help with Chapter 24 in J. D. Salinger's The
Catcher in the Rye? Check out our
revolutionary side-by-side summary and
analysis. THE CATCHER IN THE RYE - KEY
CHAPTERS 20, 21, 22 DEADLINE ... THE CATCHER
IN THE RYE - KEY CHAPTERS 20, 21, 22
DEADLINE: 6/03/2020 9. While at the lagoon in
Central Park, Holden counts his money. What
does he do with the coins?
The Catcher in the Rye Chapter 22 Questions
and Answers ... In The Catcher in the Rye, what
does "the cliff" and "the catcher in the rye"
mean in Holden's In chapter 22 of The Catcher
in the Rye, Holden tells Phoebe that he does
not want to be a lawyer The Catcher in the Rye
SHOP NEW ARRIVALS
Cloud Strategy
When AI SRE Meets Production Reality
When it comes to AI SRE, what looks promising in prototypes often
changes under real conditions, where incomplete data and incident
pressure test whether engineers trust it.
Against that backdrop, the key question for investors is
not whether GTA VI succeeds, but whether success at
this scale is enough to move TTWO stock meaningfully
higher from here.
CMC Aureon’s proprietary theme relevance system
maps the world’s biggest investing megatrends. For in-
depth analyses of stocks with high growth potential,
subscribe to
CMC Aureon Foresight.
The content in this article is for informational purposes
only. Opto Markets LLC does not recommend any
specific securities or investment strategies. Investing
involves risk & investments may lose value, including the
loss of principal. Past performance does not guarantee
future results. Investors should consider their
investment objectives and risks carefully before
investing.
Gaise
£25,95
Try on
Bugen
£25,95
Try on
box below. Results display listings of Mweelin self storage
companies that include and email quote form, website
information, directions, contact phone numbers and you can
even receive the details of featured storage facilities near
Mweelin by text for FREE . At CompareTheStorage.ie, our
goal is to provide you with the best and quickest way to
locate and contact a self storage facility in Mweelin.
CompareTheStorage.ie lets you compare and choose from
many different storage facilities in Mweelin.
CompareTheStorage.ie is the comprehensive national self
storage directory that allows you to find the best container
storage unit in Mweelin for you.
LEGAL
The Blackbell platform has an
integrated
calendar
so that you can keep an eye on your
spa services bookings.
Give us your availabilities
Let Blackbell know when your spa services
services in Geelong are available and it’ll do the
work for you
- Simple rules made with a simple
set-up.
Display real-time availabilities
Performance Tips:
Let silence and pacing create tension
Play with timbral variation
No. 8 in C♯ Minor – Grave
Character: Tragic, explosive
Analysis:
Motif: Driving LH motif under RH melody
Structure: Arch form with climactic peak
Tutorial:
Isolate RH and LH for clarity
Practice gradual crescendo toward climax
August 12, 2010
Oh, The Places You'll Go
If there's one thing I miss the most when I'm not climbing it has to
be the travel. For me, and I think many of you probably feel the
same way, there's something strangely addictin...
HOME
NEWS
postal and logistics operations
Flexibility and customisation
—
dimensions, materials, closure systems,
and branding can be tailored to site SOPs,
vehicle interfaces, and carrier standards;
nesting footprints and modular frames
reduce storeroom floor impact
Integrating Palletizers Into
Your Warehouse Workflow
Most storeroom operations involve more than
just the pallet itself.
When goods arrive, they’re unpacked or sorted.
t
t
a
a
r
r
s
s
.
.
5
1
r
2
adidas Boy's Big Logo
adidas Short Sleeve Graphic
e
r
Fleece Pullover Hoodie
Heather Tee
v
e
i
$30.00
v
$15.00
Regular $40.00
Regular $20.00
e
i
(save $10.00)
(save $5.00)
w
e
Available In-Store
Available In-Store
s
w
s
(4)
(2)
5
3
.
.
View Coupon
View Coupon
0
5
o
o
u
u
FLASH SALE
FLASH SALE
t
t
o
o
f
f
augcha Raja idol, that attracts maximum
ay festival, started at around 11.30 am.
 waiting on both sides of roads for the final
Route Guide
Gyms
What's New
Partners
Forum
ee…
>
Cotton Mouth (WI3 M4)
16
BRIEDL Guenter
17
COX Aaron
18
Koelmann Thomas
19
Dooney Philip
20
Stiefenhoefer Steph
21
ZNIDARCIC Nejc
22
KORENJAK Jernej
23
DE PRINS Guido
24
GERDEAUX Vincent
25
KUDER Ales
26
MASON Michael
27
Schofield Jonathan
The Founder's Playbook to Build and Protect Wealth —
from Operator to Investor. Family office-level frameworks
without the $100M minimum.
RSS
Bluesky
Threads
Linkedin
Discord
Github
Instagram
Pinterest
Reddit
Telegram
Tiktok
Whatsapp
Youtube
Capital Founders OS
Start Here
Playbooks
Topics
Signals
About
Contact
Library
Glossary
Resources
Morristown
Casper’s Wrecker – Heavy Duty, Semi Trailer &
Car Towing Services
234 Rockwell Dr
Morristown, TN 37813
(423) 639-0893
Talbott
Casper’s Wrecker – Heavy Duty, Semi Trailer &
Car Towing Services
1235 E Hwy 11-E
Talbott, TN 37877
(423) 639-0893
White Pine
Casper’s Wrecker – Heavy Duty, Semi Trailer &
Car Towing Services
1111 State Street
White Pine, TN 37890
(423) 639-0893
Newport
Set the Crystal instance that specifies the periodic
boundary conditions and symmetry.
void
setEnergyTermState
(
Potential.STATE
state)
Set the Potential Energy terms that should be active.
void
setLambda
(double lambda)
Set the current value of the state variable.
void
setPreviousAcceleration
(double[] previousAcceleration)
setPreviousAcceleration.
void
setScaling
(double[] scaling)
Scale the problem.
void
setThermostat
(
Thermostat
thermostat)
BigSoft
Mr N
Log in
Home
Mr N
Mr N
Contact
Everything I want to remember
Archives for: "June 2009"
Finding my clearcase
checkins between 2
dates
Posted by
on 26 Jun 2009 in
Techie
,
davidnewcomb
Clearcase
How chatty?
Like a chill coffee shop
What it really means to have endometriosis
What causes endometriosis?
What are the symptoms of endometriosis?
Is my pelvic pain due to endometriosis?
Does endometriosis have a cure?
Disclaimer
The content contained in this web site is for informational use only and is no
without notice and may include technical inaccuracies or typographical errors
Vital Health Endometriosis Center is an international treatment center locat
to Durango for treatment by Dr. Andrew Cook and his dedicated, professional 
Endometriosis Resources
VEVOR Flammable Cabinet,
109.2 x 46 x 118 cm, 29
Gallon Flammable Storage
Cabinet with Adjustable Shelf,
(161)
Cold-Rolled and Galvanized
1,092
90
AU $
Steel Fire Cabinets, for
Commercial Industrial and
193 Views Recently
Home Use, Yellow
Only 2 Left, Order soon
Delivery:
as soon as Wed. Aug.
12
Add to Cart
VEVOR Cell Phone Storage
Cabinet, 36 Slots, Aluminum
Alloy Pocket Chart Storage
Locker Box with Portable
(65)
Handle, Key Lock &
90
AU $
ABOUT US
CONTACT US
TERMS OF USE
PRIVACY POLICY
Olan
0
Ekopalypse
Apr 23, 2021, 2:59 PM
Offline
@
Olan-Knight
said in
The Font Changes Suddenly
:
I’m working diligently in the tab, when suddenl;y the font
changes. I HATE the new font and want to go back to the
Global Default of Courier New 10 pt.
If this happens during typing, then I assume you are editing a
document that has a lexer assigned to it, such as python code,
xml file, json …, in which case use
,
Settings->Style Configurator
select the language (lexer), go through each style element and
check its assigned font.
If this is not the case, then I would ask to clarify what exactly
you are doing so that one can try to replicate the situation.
━━━━━━━━━━━━━━━━━━━━━━━━━━━━━━
WHAT IS BEING ASKED » Copy task. Give back the whole listing exactly as written.

RESULT OF THIS TASK »
help with Chapter 24 in J. D. Salinger's The
Catcher in the Rye? Check out our
revolutionary side-by-side summary and
analysis. THE CATCHER IN THE RYE - KEY
CHAPTERS 20, 21, 22 DEADLINE ... THE CATCHER
IN THE RYE - KEY CHAPTERS 20, 21, 22
DEADLINE: 6/03/2020 9. While at the lagoon in
Central Park, Holden counts his money. What
does he do with the coins?
The Catcher in the Rye Chapter 22 Questions
and Answers ... In The Catcher in the Rye, what
does "the cliff" and "the catcher in the rye"
mean in Holden's In chapter 22 of The Catcher
in the Rye, Holden tells Phoebe that he does
not want to be a lawyer The Catcher in the Rye
SHOP NEW ARRIVALS
Cloud Strategy
When AI SRE Meets Production Reality
When it comes to AI SRE, what looks promising in prototypes often
changes under real conditions, where incomplete data and incident
pressure test whether engineers trust it.
Against that backdrop, the key question for investors is
not whether GTA VI succeeds, but whether success at
this scale is enough to move TTWO stock meaningfully
higher from here.
CMC Aureon’s proprietary theme relevance system
maps the world’s biggest investing megatrends. For in-
depth analyses of stocks with high growth potential,
subscribe to
CMC Aureon Foresight.
The content in this article is for informational purposes
only. Opto Markets LLC does not recommend any
specific securities or investment strategies. Investing
involves risk & investments may lose value, including the
loss of principal. Past performance does not guarantee
future results. Investors should consider their
investment objectives and risks carefully before
investing.
Gaise
£25,95
Try on
Bugen
£25,95
Try on
box below. Results display listings of Mweelin self storage
companies that include and email quote form, website
information, directions, contact phone numbers and you can
even receive the details of featured storage facilities near
Mweelin by text for FREE . At CompareTheStorage.ie, our
goal is to provide you with the best and quickest way to
locate and contact a self storage facility in Mweelin.
CompareTheStorage.ie lets you compare and choose from
many different storage facilities in Mweelin.
CompareTheStorage.ie is the comprehensive national self
storage directory that allows you to find the best container
storage unit in Mweelin for you.
LEGAL
The Blackbell platform has an
integrated
calendar
so that you can keep an eye on your
spa services bookings.
Give us your availabilities
Let Blackbell know when your spa services
services in Geelong are available and it’ll do the
work for you
- Simple rules made with a simple
set-up.
Display real-time availabilities
Performance Tips:
Let silence and pacing create tension
Play with timbral variation
No. 8 in C♯ Minor – Grave
Character: Tragic, explosive
Analysis:
Motif: Driving LH motif under RH melody
Structure: Arch form with climactic peak
Tutorial:
Isolate RH and LH for clarity
Practice gradual crescendo toward climax
August 12, 2010
Oh, The Places You'll Go
If there's one thing I miss the most when I'm not climbing it has to
be the travel. For me, and I think many of you probably feel the
same way, there's something strangely addictin...
HOME
NEWS
postal and logistics operations
Flexibility and customisation
—
dimensions, materials, closure systems,
and branding can be tailored to site SOPs,
vehicle interfaces, and carrier standards;
nesting footprints and modular frames
reduce storeroom floor impact
Integrating Palletizers Into
Your Warehouse Workflow
Most storeroom operations involve more than
just the pallet itself.
When goods arrive, they’re unpacked or sorted.
t
t
a
a
r
r
s
s
.
.
5
1
r
2
adidas Boy's Big Logo
adidas Short Sleeve Graphic
e
r
Fleece Pullover Hoodie
Heather Tee
v
e
i
$30.00
v
$15.00
Regular $40.00
Regular $20.00
e
i
(save $10.00)
(save $5.00)
w
e
Available In-Store
Available In-Store
s
w
s
(4)
(2)
5
3
.
.
View Coupon
View Coupon
0
5
o
o
u
u
FLASH SALE
FLASH SALE
t
t
o
o
f
f
augcha Raja idol, that attracts maximum
ay festival, started at around 11.30 am.
 waiting on both sides of roads for the final
Route Guide
Gyms
What's New
Partners
Forum
ee…
>
Cotton Mouth (WI3 M4)
16
BRIEDL Guenter
17
COX Aaron
18
Koelmann Thomas
19
Dooney Philip
20
Stiefenhoefer Steph
21
ZNIDARCIC Nejc
22
KORENJAK Jernej
23
DE PRINS Guido
24
GERDEAUX Vincent
25
KUDER Ales
26
MASON Michael
27
Schofield Jonathan
The Founder's Playbook to Build and Protect Wealth —
from Operator to Investor. Family office-level frameworks
without the $100M minimum.
RSS
Bluesky
Threads
Linkedin
Discord
Github
Instagram
Pinterest
Reddit
Telegram
Tiktok
Whatsapp
Youtube
Capital Founders OS
Start Here
Playbooks
Topics
Signals
About
Contact
Library
Glossary
Resources
Morristown
Casper’s Wrecker – Heavy Duty, Semi Trailer &
Car Towing Services
234 Rockwell Dr
Morristown, TN 37813
(423) 639-0893
Talbott
Casper’s Wrecker – Heavy Duty, Semi Trailer &
Car Towing Services
1235 E Hwy 11-E
Talbott, TN 37877
(423) 639-0893
White Pine
Casper’s Wrecker – Heavy Duty, Semi Trailer &
Car Towing Services
1111 State Street
White Pine, TN 37890
(423) 639-0893
Newport
Set the Crystal instance that specifies the periodic
boundary conditions and symmetry.
void
setEnergyTermState
(
Potential.STATE
state)
Set the Potential Energy terms that should be active.
void
setLambda
(double lambda)
Set the current value of the state variable.
void
setPreviousAcceleration
(double[] previousAcceleration)
setPreviousAcceleration.
void
setScaling
(double[] scaling)
Scale the problem.
void
setThermostat
(
Thermostat
thermostat)
BigSoft
Mr N
Log in
Home
Mr N
Mr N
Contact
Everything I want to remember
Archives for: "June 2009"
Finding my clearcase
checkins between 2
dates
Posted by
on 26 Jun 2009 in
Techie
,
davidnewcomb
Clearcase
How chatty?
Like a chill coffee shop
What it really means to have endometriosis
What causes endometriosis?
What are the symptoms of endometriosis?
Is my pelvic pain due to endometriosis?
Does endometriosis have a cure?
Disclaimer
The content contained in this web site is for informational use only and is no
without notice and may include technical inaccuracies or typographical errors
Vital Health Endometriosis Center is an international treatment center locat
to Durango for treatment by Dr. Andrew Cook and his dedicated, professional 
Endometriosis Resources
VEVOR Flammable Cabinet,
109.2 x 46 x 118 cm, 29
Gallon Flammable Storage
Cabinet with Adjustable Shelf,
(161)
Cold-Rolled and Galvanized
1,092
90
AU $
Steel Fire Cabinets, for
Commercial Industrial and
193 Views Recently
Home Use, Yellow
Only 2 Left, Order soon
Delivery:
as soon as Wed. Aug.
12
Add to Cart
VEVOR Cell Phone Storage
Cabinet, 36 Slots, Aluminum
Alloy Pocket Chart Storage
Locker Box with Portable
(65)
Handle, Key Lock &
90
AU $
ABOUT US
CONTACT US
TERMS OF USE
PRIVACY POLICY
Olan
0
Ekopalypse
Apr 23, 2021, 2:59 PM
Offline
@
Olan-Knight
said in
The Font Changes Suddenly
:
I’m working diligently in the tab, when suddenl;y the font
changes. I HATE the new font and want to go back to the
Global Default of Courier New 10 pt.
If this happens during typing, then I assume you are editing a
document that has a lexer assigned to it, such as python code,
xml file, json …, in which case use
,
Settings->Style Configurator
select the language (lexer), go through each style element and
check its assigned font.
If this is not the case, then I would ask to clarify what exactly
you are doing so that one can try to replicate the situation.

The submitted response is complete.